Datvi, ayıdan korkmuştu.

Daha da açıkçası, biz ayı görünce nasıl koşup en yakındaki insanlara sığınırsak, o da öyle yaptı.

Koştu insanların yanına.

*

Oysa bu yanlış yöndü.


Dili olsaydı Datvi nefes nefese sığındığı insanlara, arada bir arkasına bakarak belki de şöyle diyecekti:

"Ayı gördüm... Nasıl da korktum..."

Datvi; annesini insanların öldürdüğünü, bu yüzden insanların eline düştüğünü bilmiyor.

Bilse...

İnsan görünce kaçacak.

O, bu sene yurtdışından avcı getirip para karşılığında 30 ayıyı öldürten gözü dönmüş insanların farkında değil.

İnsanların yanına koşuyor.

Bilmiyor...

Datvi; annesinin yavrusuna süt olsun diye iki armut toplarken "yağmacı ayı" ilan edildiğini...

Doğduğunda kendisine sarılan kollardaki yumuşak ve sıcak anne tüylerinin, şimdi kim bilir hangi ahmak ve görgüsüz zenginin paltosunun yaka süsü yapıldığını...

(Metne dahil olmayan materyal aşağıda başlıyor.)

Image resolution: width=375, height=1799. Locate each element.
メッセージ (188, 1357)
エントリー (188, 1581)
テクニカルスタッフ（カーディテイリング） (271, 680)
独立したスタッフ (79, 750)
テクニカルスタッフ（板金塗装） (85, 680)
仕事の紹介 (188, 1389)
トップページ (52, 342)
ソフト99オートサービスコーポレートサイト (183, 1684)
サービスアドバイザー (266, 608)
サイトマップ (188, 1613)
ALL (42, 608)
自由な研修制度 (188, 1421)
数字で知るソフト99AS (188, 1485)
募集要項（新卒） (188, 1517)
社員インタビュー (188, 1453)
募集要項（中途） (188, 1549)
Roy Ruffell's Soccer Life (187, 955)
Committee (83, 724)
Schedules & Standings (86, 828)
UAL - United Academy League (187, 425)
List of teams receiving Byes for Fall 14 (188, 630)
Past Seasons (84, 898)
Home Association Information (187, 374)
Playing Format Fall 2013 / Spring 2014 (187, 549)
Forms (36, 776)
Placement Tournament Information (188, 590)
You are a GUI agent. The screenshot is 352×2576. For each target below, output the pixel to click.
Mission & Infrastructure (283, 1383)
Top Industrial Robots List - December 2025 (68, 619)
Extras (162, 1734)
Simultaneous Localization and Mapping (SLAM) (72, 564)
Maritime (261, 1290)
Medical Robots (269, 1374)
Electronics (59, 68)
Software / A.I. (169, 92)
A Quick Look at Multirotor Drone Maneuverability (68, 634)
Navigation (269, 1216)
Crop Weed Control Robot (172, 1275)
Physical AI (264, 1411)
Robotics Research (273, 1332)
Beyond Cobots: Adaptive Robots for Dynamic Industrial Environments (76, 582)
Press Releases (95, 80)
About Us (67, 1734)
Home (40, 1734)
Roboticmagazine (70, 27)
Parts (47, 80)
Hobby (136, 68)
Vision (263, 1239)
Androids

Ya da; hangi çirkin kadının şapka tüyü olduğunu...

Belki de annesinin o yumuşacık karnının, öldürmekle övünen ruh hastası bir zenginin salonunda, ayak altında serili olduğunu...

Bilmiyordur Datvi...

Ve annesinin yaşamını yabancı zenginlere satan kentlerdeki turizmcilerin, bürokratların... Arazideki koruyucu ve görevlilerin, aldıkları avantaları zıkkımlandıklarını da bilmiyordur...

*

O, ayı görünce insanların yanına koşuyor.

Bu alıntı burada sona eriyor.